Mühlendahl: You can have your mother make you a jersey; a third party just can’t sell you the merchandise. (Comment: Why can’t Arsenal proceed against Mom, or Mum? She is helping you avoid the customary price and interfering with Arsenal’s livelihood.)

Kur: America was first to protect sports marks licensing. But go back to Justice Laddie’s point: This is not a use that tells anyone about commercial origin or licensing.

Mühlendahl: Laddie lost that one.

Christine Haight Farley: Victoria’s Secret was in the news – an environmental group argued they were destroying Canadian forests by sending out a million catalogs a day. Elizabethtown, KY where Victor’s Little Secret was, has a population of 15,000 and receives 39,000 VS catalogs. So the environmental group ran an ad with a lingerie-clad woman in angel wings with a chainsaw, surrounded by bags with the VS logo, “Victoria’s Dirty Secret.” VS didn’t sue for infringement or dilution, but instead agreed to change their practices. Why not sue? Is VS worried because of the new act’s exclusions (noncommercial use; nominative use)? Does VS think it didn’t benefit from the publicity of the last suit? It matters a lot whether you think of this as a TM case or a speech case. To a dilution true believer, this is a dilution case. You don’t need to harm VS to make a general point about catalogs. So it matters a lot what the presumptions and categories are. For true believers, strong marks are seen as simultaneously delicate. We should say that TM law just doesn’t have a place for such claims unless the defendant is using the mark as a designation of source for its own goods and services.

Ginsburg: There are many optimistic things to say about the TDRA exclusions. Unlike copyright’s fair use, they are specific and allow you to tell someone who sends a C&D letter to go to hell. They also have a potential to drive growth in TM, by referring to “any fair use, including nominative or descriptive use,” other than as a designation of source.
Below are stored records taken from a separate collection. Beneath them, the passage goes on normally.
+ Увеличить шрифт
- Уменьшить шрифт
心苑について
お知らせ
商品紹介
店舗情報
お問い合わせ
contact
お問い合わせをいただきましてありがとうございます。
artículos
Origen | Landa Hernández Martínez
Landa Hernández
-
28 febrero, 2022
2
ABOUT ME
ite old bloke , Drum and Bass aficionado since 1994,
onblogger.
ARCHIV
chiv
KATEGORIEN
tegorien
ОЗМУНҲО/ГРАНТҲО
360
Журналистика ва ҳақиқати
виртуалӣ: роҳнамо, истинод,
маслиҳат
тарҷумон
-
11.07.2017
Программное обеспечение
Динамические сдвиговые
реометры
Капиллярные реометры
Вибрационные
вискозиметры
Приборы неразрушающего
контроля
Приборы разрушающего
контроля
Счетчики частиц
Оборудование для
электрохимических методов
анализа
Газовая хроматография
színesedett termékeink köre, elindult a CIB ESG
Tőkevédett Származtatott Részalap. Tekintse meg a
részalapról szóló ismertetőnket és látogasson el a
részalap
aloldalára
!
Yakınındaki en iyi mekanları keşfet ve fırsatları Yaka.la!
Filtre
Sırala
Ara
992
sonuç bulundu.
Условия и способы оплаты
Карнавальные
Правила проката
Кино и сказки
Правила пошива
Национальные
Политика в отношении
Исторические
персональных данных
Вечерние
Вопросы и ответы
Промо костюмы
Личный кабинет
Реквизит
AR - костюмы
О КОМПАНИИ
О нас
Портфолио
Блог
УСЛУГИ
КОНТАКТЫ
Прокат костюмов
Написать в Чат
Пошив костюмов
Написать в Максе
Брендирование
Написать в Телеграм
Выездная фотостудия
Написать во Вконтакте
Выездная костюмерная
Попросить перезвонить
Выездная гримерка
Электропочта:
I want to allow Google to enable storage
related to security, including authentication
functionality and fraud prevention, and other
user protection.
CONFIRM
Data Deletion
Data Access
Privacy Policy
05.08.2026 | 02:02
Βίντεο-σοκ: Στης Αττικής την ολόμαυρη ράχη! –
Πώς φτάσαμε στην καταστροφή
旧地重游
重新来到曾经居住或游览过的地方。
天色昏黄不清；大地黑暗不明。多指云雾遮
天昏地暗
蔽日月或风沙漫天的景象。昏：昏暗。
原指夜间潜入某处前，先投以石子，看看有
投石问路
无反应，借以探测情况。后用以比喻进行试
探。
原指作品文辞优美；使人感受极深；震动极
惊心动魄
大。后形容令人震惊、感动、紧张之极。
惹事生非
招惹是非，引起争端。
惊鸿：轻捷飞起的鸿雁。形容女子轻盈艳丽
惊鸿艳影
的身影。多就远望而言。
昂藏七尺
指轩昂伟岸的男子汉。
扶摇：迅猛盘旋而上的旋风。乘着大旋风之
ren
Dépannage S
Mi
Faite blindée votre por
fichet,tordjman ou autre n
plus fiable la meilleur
These are all judge-made concepts for dealing with confusion law, now statutorily blessed. Also this raises the question of how broadly to read “as a designation of source.” If you want to use Lowbucks as your café name, you have a problem under this statute (raising the question of a constitutional right to free ride; this is where the US/EU breakdown occurs), but that’s a very narrow range. The spillover effects on confusion will be interesting to see.